How many lines in the records below contain the word "ELECTROLUX"? Give only the number.

(Collected data)
● ● ●
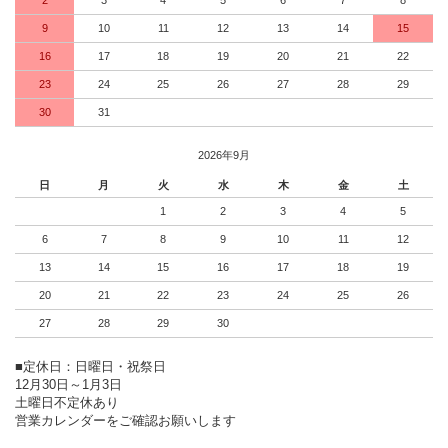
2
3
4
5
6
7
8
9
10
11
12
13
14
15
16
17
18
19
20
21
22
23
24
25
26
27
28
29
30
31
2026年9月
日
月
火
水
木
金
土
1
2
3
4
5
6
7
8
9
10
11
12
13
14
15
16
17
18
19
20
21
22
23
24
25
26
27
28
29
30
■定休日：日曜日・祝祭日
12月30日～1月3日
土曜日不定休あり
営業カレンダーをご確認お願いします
● ● ●
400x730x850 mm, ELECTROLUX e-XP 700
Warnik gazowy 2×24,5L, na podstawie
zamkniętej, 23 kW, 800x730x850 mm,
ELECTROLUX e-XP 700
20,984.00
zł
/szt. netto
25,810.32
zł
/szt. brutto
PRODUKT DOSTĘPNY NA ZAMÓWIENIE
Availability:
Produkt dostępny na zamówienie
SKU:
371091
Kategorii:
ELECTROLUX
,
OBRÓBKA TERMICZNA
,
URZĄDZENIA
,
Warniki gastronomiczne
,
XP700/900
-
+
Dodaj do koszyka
● ● ●
§ **Task result**
3